津波てんでんこ

 津波に首まで漬かり命からがら助かった人がいます。今後の生活に不安いっぱいだけど、避難所の仲間を励まし続ける人がいます。一人一人の震災体験、生活再建の歩みを共有し、語り継ぎたい。被災地の方々のメッセージを紹介します。(2011年3月25日から岩手日報紙面で連載「津波てんでんこ~被災地からのメッセージ」がスタート。ほぼ毎日にわたってメッセージを掲載しています。この紹介文は連載が始まった当時の原文まま)

 「てんでんこ」の意味 人にかまわず逃げろ

 本紙掲載の「津波てんでんこ」のタイトルカットは、大船渡市三陸町綾里の津波災害史研究者、故山下文男さんが揮毫(きごう)しました。「てんでんこ」は「てんでんばらばらに」の意味で、「人にかまわず必死で逃げろ」と、山下さんが訴え続けてきた言葉です。
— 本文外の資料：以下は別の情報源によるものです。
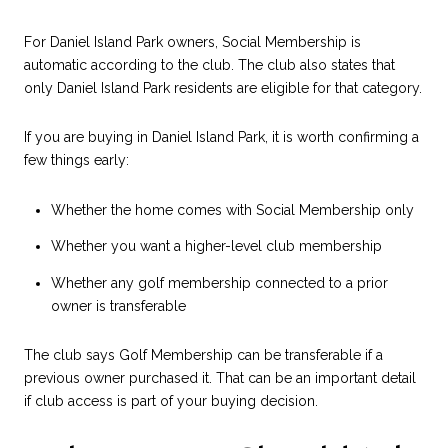
For Daniel Island Park owners, Social Membership is
automatic according to the club. The club also states that
only Daniel Island Park residents are eligible for that category.
If you are buying in Daniel Island Park, it is worth confirming a
few things early:
Whether the home comes with Social Membership only
Whether you want a higher-level club membership
Whether any golf membership connected to a prior
owner is transferable
The club says Golf Membership can be transferable if a
previous owner purchased it. That can be an important detail
if club access is part of your buying decision.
揮毫に当たり、今回の津波で自らも被災した山下さんは「津波対策はハード、ソフト両面あるが、特にソフト面が非常に大切なことが証明された。各家庭で津波の時にどうするか、考え続けてほしい。それが集まることで真の対策となる」と思いを込めています。

▼11月21日
カキ産直 誘客へ研究
宮古市赤前 カキ、ホタテ養殖業 山根 光子さん(65)

 震災で施設や船、漁具も全て流失した。漁業者で協力して流された浮き球などを捜し、市の補助もあって2014年には出荷を開始した。16年台風10号豪雨など、大雨でカキが死ぬこともあったが、生産は徐々に軌道に乗ってきた。今年は量も品質もいい出来。カキ産直施設「うみのミルク」も19日にオープンした。これからはどうやってお客さんを呼び込むか、売り方を研究していきたい。

▼11月20日
公営住宅 入居心待ち
大槌町安渡 三浦 枝美さん(77)

 被災者支援の一環で設立された町内の手作り工房で藍染め商品などを作っている。被災地、被災者に思いを寄せ続ける人に助けられ、今がある。生きがいがあることが支えだ。恩を返すためにも自分ができることをやり続けたい。完成を待つ災害公営住宅への入居が待ち遠しい。新しい環境や生活への不安はあるが、住民同士がつながり外に出て会話ができる機会をつくっていきたい。

▼11月19日
経験と思い伝え継ぐ
一関市散田 一関小教諭 吉田 翔さん(24)

 東日本大震災が発生した時は高田高1年で部活動中だった。数日間は帰宅できず、学校に避難した。その際、父が亡くなったとの情報も耳にした。発生3日後に家族全員と顔を合わせ、互いの無事が確認できた時の安心感は忘れられない。私が今教えている子たちのほとんどは津波の体験がない。私の経験や思いを伝え続け、自分の命を守り抜くことができる子に育てたい。